Life on a tropical island with sandy white beaches and swaying palm trees might not seem like the worst option, if you've just spent eight years as a prisoner in Guantánamo. But for the six ethnic Uighur Muslims from China's western region of Xinjiang who were released last November from Guantánamo to the Pacific island state of Palau, the prospect of an eternity in a small island country, with no passport and no Uighur community other than themselves, is its own kind of confinement.
The amenities aren't bad. The Uighurs live together in a spacious apartment with water views, on the second floor of a white villa, owned by President Johnson Toribiong's brother Joe. Downstairs is a bank. Next door and across the street are Joe's liquor store, bar and restaurant -- perhaps not the best neighbors for devout Muslims. From the street, you can see that a blanket covers one window of the Uighurs' apartment; they told journalists shortly after arriving that they would turn one room into a prayer room. They have also joined the one humble mosque on the island, frequented by Bangladeshi migrant workers, with whom they're said to get along fine. Palau Community College even built a special washroom for them, so they can wash and pray between their English classes. But they'd still rather be someplace else.
"We came here to Palau, because it's close to Australia," Ahmad Tourson, one of the six Uighurs, said to Australia's SBS Dateline program, upon arriving in Palau. They've since grown weary of talking to journalists, and now refuse almost all requests for interviews. "While we're here, if we apply again to settle in Australia, we are hoping it'll be accepted."
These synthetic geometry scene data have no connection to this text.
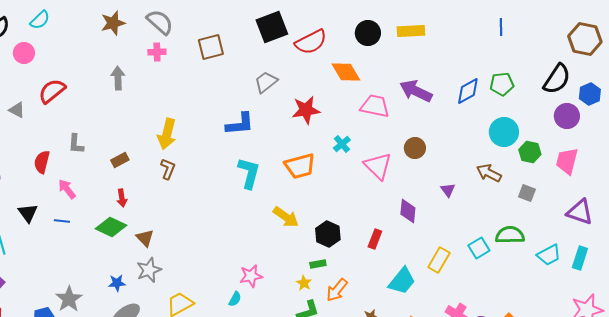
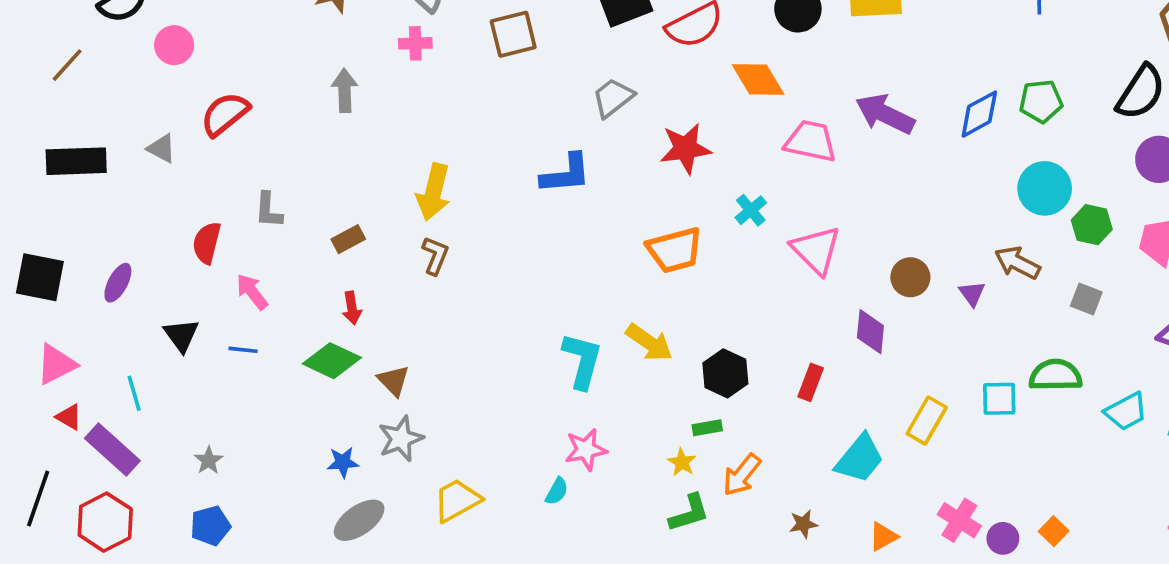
brown circle: (415, 148) -> (910, 277), moved
cyan L-shape: (249, 173) -> (582, 361), moved
purple triangle: (448, 190) -> (972, 294), moved
cyan square: (479, 248) -> (999, 399), turned 30
gray star: (69, 299) -> (209, 460), moved, size x0.6

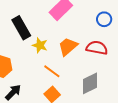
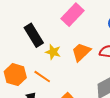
orange line: (52, 71) -> (42, 77), moved

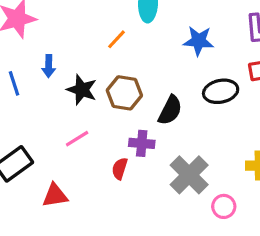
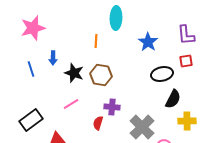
orange line: (116, 39) -> (96, 41), turned -40
blue star: (199, 41) -> (148, 42), turned 30
black semicircle: (170, 110) -> (173, 99), moved

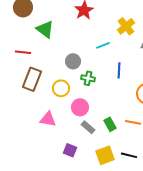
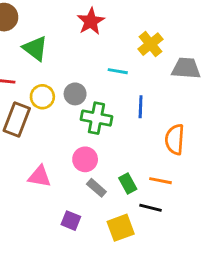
cyan line: (103, 45) -> (118, 71), turned 32
green cross: (88, 78) -> (96, 118), size x1.5
yellow circle: (61, 88) -> (42, 97), moved
black line: (129, 155) -> (151, 208), moved

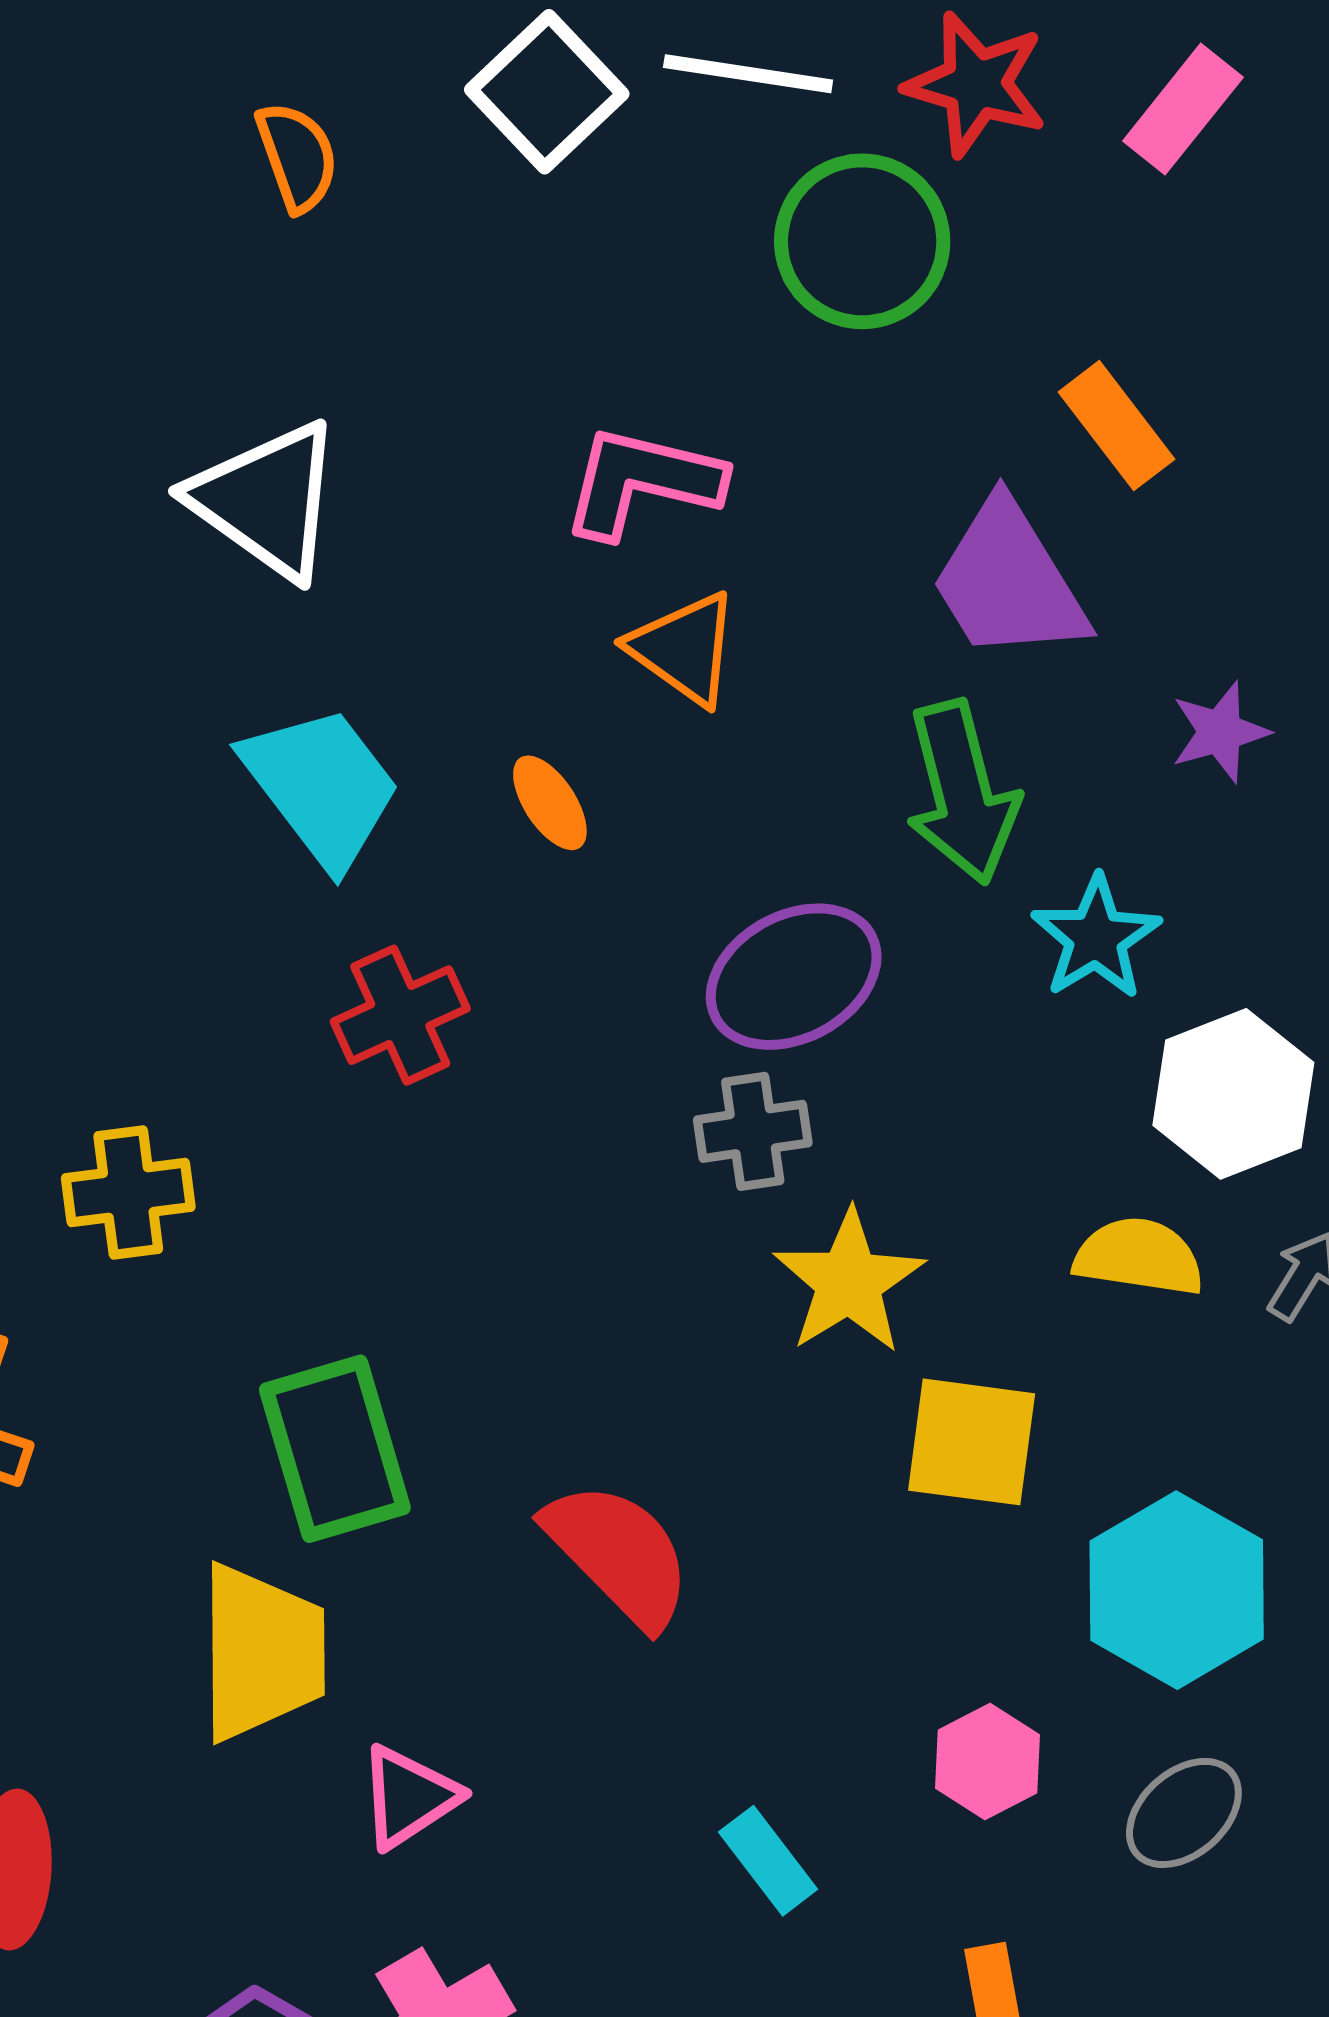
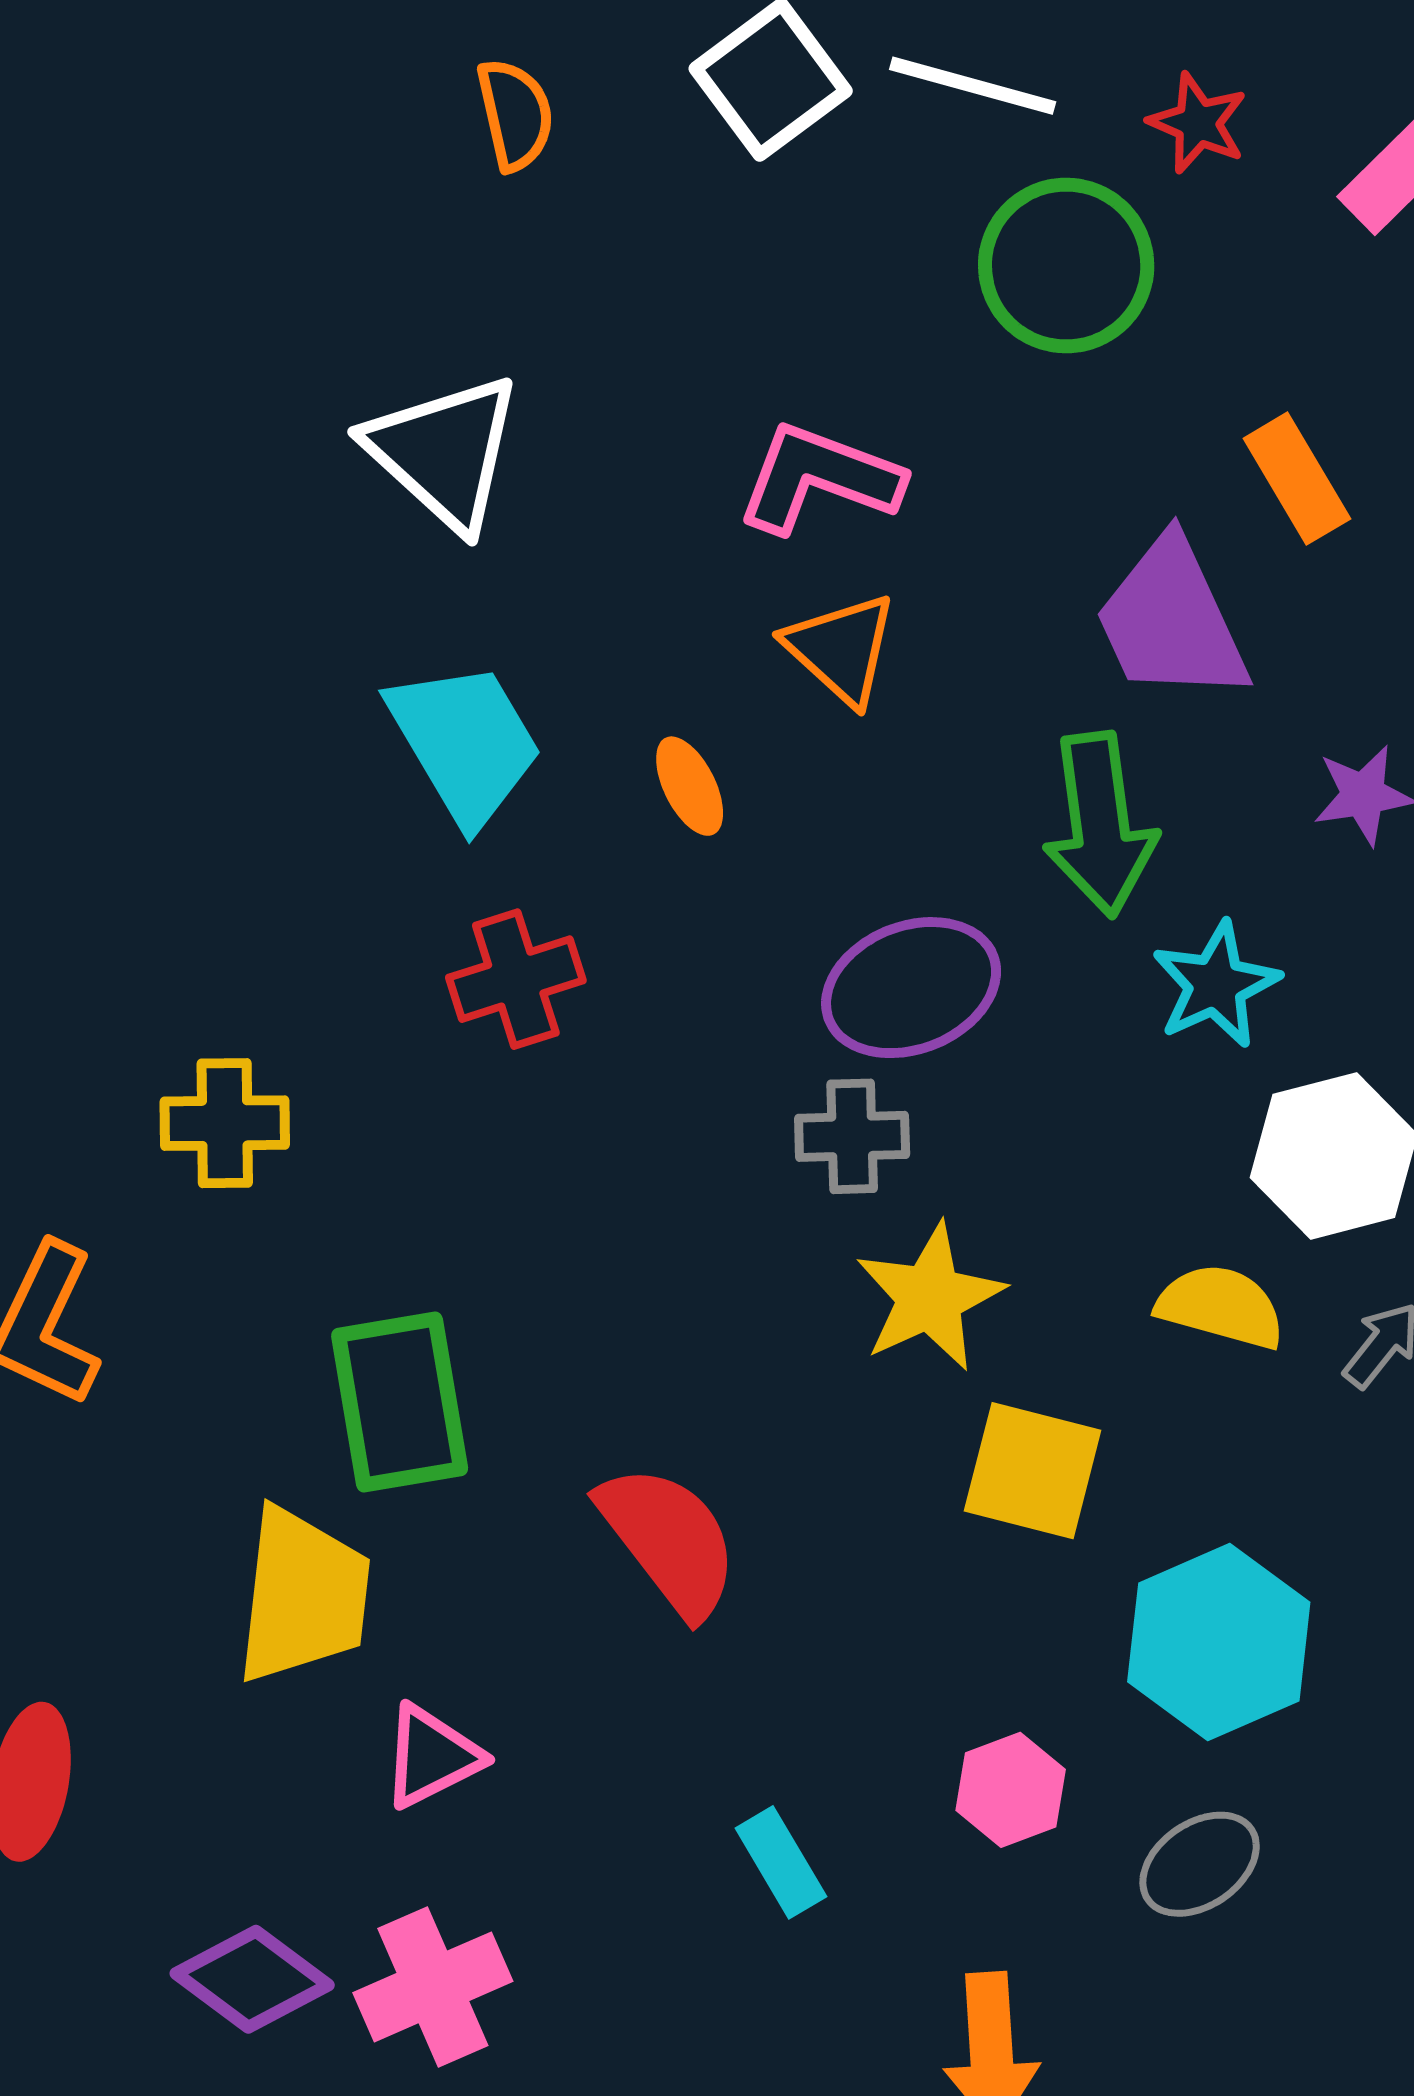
red star: (976, 84) -> (1198, 123), size x0.7

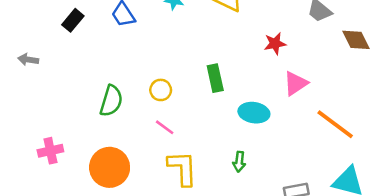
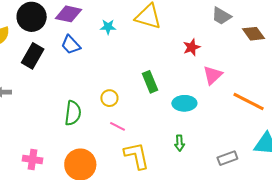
black rectangle: (73, 20) -> (33, 56), size x1.4
pink cross: (50, 151) -> (32, 159), turned 30

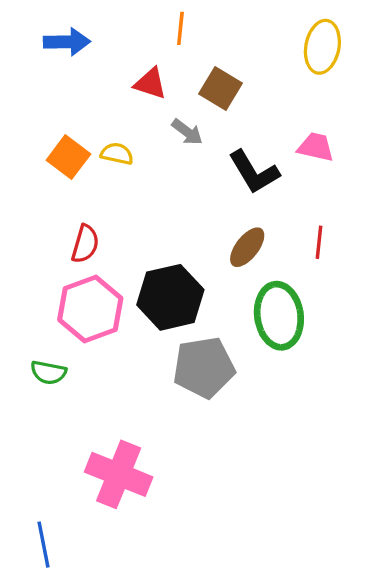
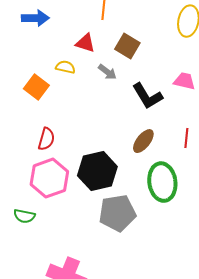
yellow semicircle: (117, 154) -> (65, 67), moved

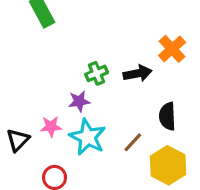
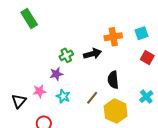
orange cross: (172, 49) -> (113, 37), turned 36
cyan star: (88, 137) -> (63, 96), size x0.6

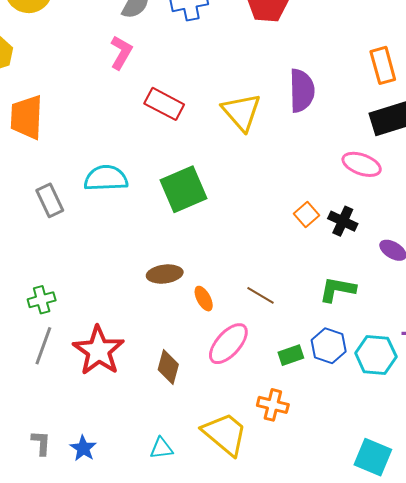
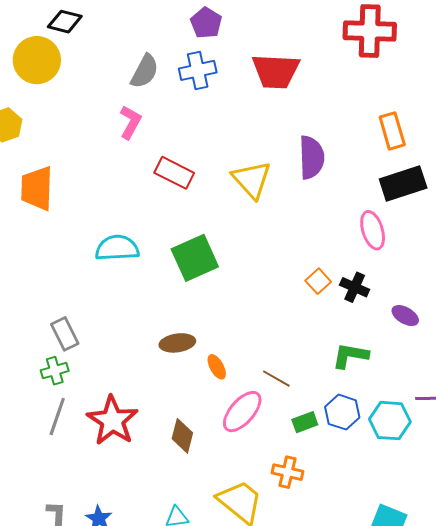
pink ellipse: (362, 164) -> (373, 230), turned 54
gray rectangle: (50, 200) -> (65, 334), moved
brown line: (261, 295) -> (276, 379), moved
The Uighurs liked the idea of Australia because it has a sizable Uighur community and, they thought, was beyond China's reach. But Australia has still not agreed to accept any Uighurs, despite repeated requests from the United States. The Chinese government has applied considerable pressure, saying it sees the 22 Uighurs who'd been in Guantánamo as terrorist suspects, who must be returned to face justice. Several of the Uighurs admitted under interrogation that they did receive limited arms training in Afghanistan -- but said they were only ever interested in using it against China, not against the United States. No evidence has surfaced linking any of them to combat or to a terrorist attack.
And yet, when the Uighurs arrived at Palau's airport in the early hours of Nov. 1, a local newspaper, Tia Belau, went sensationalist: "As if lifted from a spy movie thriller, a plane arrived in wee hours at an airport in darkness without knowledge of the sleeping country, and emerged six bearded Muslim terrorists, in shackles and guarded by many armed commandos." Leave aside the fact that the Uighurs aren't terrorists. Footage of their arrival shows they weren't guarded on the ground by armed commandos, and their ankles were only tied while they were on the plane. Once they stepped onto Palauan soil, they were free.